__Given entries__:
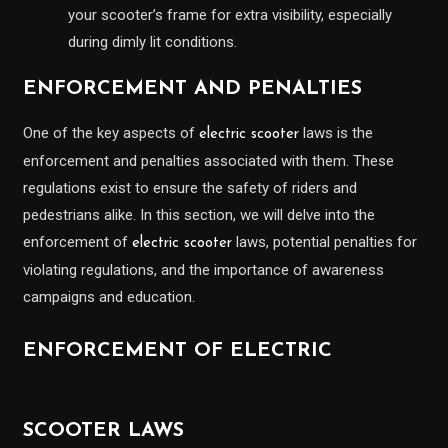
your scooter’s frame for extra visibility, especially
during dimly lit conditions.
ENFORCEMENT AND PENALTIES
One of the key aspects of
laws is the
electric scooter
enforcement and penalties associated with them. These
regulations exist to ensure the safety of riders and
pedestrians alike. In this section, we will delve into the
enforcement of
laws, potential penalties for
electric scooter
violating regulations, and the importance of awareness
campaigns and education.
ENFORCEMENT OF ELECTRIC
SCOOTER LAWS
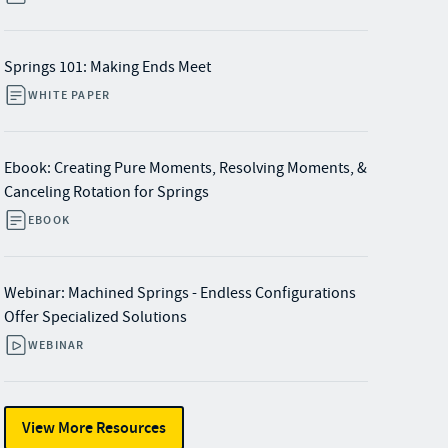
Springs 101: Making Ends Meet
WHITE PAPER
Ebook: Creating Pure Moments, Resolving Moments, &
Canceling Rotation for Springs
EBOOK
Webinar: Machined Springs - Endless Configurations
Offer Specialized Solutions​
WEBINAR
View More Resources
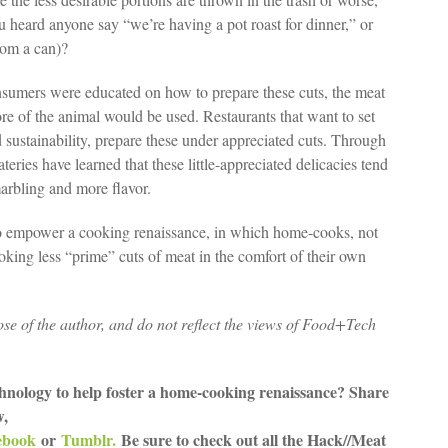
u heard anyone say “we’re having a pot roast for dinner,” or
rom a can)?
onsumers were educated on how to prepare these cuts, the meat
 of the animal would be used. Restaurants that want to set
d sustainability, prepare these under appreciated cuts. Through
teries have learned that these little-appreciated delicacies tend
arbling and more flavor.
o empower a cooking renaissance, in which home-cooks, not
ooking less “prime” cuts of meat in the comfort of their own
ose of the author, and do not reflect the views of Food+Tech
hnology to help foster a home-cooking renaissance? Share
w,
ebook
or
Tumblr.
Be sure to check out all the Hack//Meat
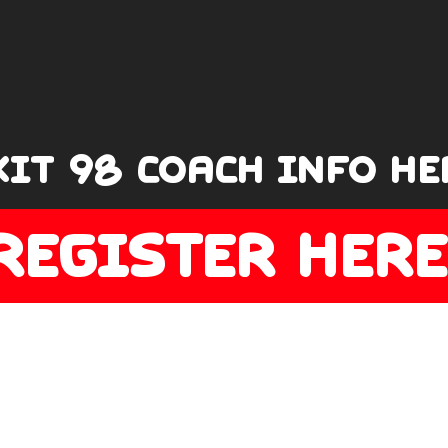
XIT 98 COACH INFO HE
REGISTER HERE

__Task item__: The sole thing to report is how many lines in the data hold the string "cooking".

__Response to the exercise__: 2